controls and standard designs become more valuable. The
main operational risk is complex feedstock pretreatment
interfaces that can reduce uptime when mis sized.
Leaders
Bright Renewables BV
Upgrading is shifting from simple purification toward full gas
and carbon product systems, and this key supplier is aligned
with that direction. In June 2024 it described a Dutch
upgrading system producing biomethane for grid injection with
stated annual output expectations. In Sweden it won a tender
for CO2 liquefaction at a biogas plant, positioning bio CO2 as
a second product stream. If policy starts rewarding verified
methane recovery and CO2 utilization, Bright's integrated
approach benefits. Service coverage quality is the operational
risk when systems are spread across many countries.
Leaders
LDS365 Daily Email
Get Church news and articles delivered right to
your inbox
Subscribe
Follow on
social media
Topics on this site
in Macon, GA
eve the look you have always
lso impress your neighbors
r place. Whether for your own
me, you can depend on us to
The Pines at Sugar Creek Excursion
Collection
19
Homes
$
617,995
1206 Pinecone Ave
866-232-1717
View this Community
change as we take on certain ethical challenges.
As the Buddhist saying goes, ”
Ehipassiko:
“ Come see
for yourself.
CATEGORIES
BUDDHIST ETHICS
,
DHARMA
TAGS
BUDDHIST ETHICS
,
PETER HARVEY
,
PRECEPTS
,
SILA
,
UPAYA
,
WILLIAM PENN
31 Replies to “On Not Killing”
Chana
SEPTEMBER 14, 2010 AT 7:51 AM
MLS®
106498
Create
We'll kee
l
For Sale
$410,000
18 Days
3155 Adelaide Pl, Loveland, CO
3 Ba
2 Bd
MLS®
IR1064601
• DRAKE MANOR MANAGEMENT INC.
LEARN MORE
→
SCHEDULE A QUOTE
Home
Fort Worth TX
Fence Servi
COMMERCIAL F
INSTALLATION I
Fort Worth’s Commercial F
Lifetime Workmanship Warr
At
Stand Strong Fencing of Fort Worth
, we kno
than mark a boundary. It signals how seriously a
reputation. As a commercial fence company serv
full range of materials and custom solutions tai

━━━━━━━━━━━━━━━━━━━━━━━━━━━━━━

■ What is being asked: Retype word for word everything in the listing above from the line that holds "interfaces that can" down to the line that holds "with that direction.". Keep both end lines and leave out the rest.

■ Your response:
interfaces that can reduce uptime when mis sized.
Leaders
Bright Renewables BV
Upgrading is shifting from simple purification toward full gas
and carbon product systems, and this key supplier is aligned
with that direction. In June 2024 it described a Dutch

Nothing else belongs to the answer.